Five Ways Digital Can Turn Good Intentions into Good Service
Every company has the best of intentions when it comes to customer service, but how many truly succeed? How many times in your day-to-day life are you left miffed by lack of service, lack of awareness or lack of common sense exhibited by a company who wants—or worse yet— already has your business?
In today’s increasingly digital age, the culprit for most companies with failing customer service is consistency. Their dated systems are simply unable to deliver consistent experiences across all channels.
In fact, according to a recent Accenture report, only one in 10 consumers strongly agree that companies are effectively converging interactions across digital, social, mobile and traditional channels. Not surprisingly, this lack of consistency is costing companies millions, as more than half (52%) of Canadians surveyed said they are considering moving away from one provider of products and services in order to try a competitor.
So, how can your business turn good intentions into really good service? Here are five tips to replace your sluggish systems with a truly digital experience that provides incredible customer experiences at every turn.
Understand your customers’ preferences
Ultimately, the goal is to understand customers, give them the experiences they want and keep those experiences consistent across all touch points. A natural first step is to figure out your customers’ preferences. How do they prefer communicating? What are their expectations and needs around operating hours? How willing are they to self-serve? What emerging technologies are starting to become more important to them?
This treasure trove of information can be put to good use ensuring that optimum customer journeys are aligned to workflows. Involve your IT team at an early stage and outline the value and purpose of your technology solution. Plan for CRM system integration and allow the team to evaluate whether any changes to underlying infrastructure are necessary.
Prepare for the full scope of digital channels
According to Forrester, customers are increasingly leveraging self-service and digital communication channels (social, web chat, email, SMS, etc.) for customer service because these channels offer “minimal interaction friction.”
With the use of these channels on the rise, it’s important to identify which ones are most essential to your business based on your target demographic and the nature of your customer relationships. You then need to leverage a modular approach that lets you scale up and out over time, and plug in specific capabilities where applicable. With mobile apps being the fastest growing digital channel today, make sure you’re in a position to take advantage.
Automate common inquires with self-service capabilities
Offering customers self-service is no longer just a cost reduction tactic. With 70 per cent of today’s consumers reporting that they’re comfortable using digital self-service, it’s a bonafide customer experience strategy.
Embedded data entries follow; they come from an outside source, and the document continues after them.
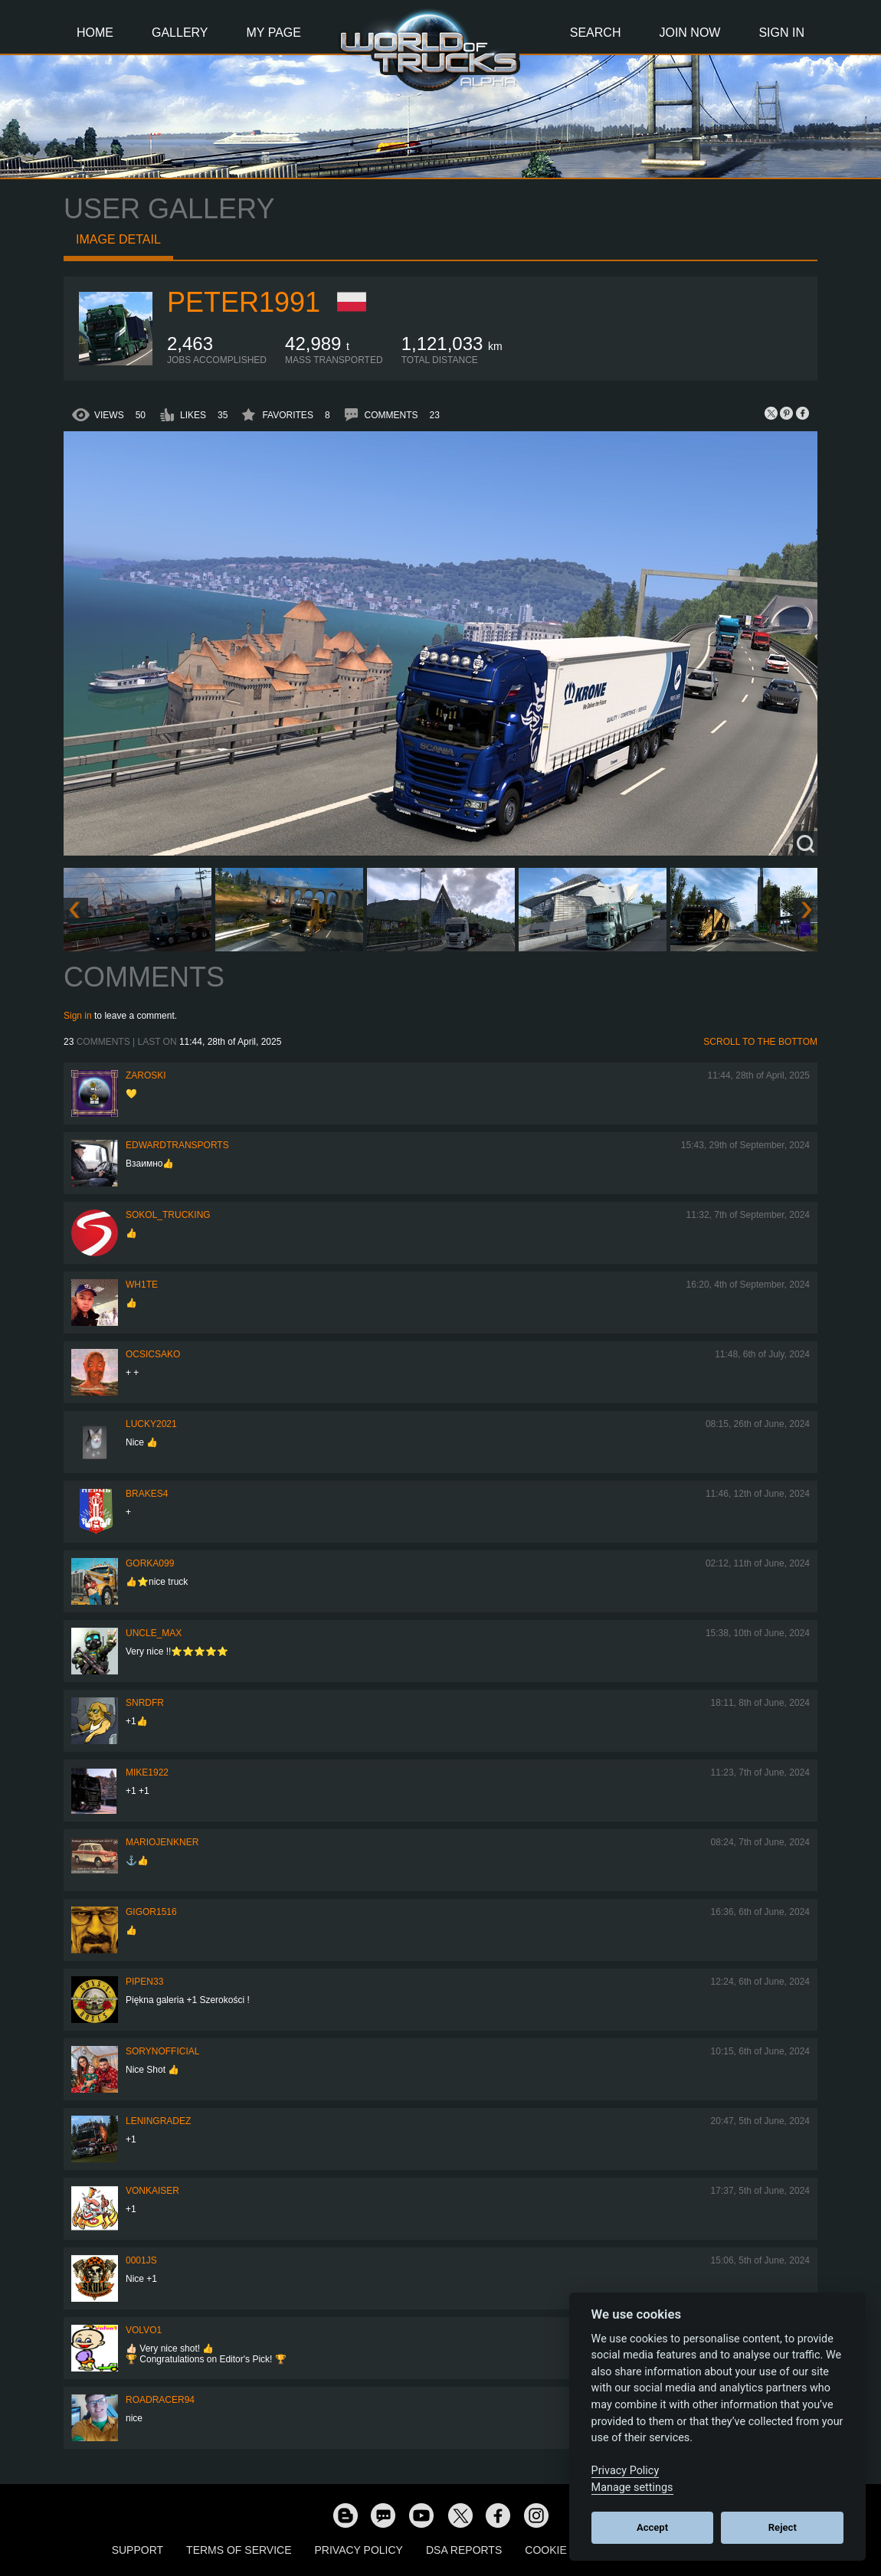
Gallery (180, 32)
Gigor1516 (151, 1912)
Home (95, 32)
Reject (782, 2527)
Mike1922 (147, 1772)
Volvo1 (144, 2330)
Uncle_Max (154, 1633)
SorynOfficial (162, 2051)
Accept (652, 2527)
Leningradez (158, 2121)
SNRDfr (145, 1702)
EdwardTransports (177, 1145)
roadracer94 (160, 2399)
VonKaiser (152, 2190)
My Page (274, 32)
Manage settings (632, 2487)
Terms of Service (238, 2550)
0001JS (141, 2260)
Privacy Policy (359, 2550)
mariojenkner (162, 1842)
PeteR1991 (243, 302)
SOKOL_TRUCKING (168, 1214)
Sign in (78, 1015)
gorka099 (150, 1563)
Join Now (689, 32)
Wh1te (142, 1284)
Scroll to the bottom (760, 1041)
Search (595, 32)
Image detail (118, 239)
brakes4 (147, 1493)
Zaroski (146, 1075)
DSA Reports (464, 2550)
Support (137, 2550)
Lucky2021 (151, 1424)
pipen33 (144, 1981)
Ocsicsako (153, 1354)
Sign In (781, 32)
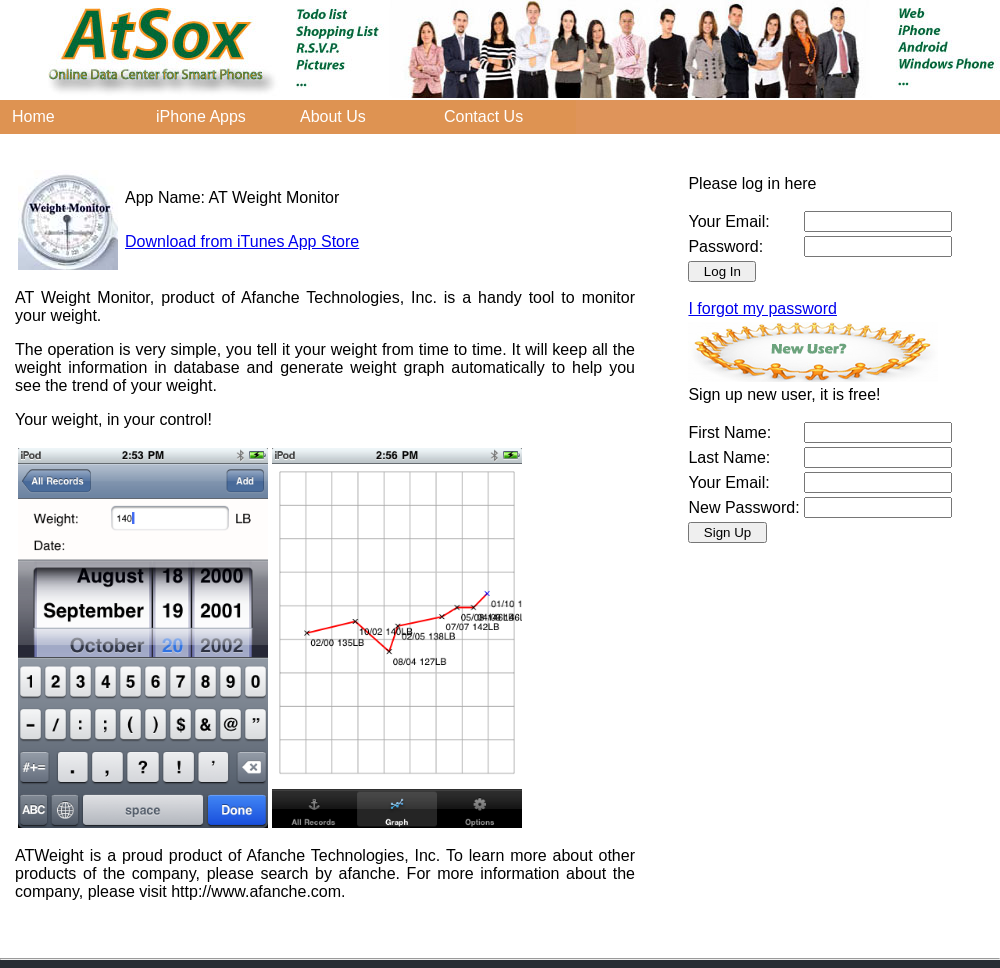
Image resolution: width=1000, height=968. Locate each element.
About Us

With modern digital customer experience tools, self-service is also no longer restricted to voice interactions. You need to analyze frequently asked questions, simple agent transactions (whether through voice, web chat, SMS, etc.) and customer survey responses to decide which processes are the most suitable for automation. Then you need to use digital workflow routing capabilities to provide self-service to customers through email auto-acknowledgements, automated web chat responses and even inbound and outbound SMS inquiries.
Apply effective management and reporting metrics
It’s important to remember that customers view services holistically and not through the lens of individual interactions or touchpoints. In a recent McKinsey article, one media company was left confounded when customers were leaving at an alarming rate despite satisfaction scores consistently being over 90 per cent per interaction. After a closer look, however, the company found that while customers weren’t fed up with any particular call, email or field visit, their cumulative experience was extremely low with customer satisfaction falling almost 40 percent across the entire journey.
That’s why it’s essential to “join the dots” at the management and agent level by leveraging feature-rich, real-time management and reporting tools that can provide insights on scheduling, agent metrics and campaign performance. By combining the power of multiple management applications, such as quality monitoring, call recording, outbound dialing and campaign management, you’ll be able to maintain constant business and operational visibility over the customer experience you provide.
Empower your agents
Deploy state-of-the-art tools that enable employees to work efficiently and flexibly. This includes selecting the right phone solution for seamless integration with remote agents, CRM, chat/presence engines and other business processes. You’ll also want to define unified communications capabilities to ensure customer queries can be resolved the first time by empowering agents to instantly locate, message or conference-in subject matter experts to obtain immediate answers.
When the topic of customer service comes up, it’s an all too common cliché to say “you’re only as good as your people,” but the hard truth is, your people are no good without great technology. There’s simply too much information to track and too many channels to monitor.
Hiring someone with a friendly phone disposition simply doesn’t cut it in 2016. You need cutting-edge tools to deliver the kind of top notch service that drives repeat business and steals customers from your competition. Otherwise, all you’re left with are good intentions and broken promises.
Brian Spencer is the general manager of Mitel’s Contact Center.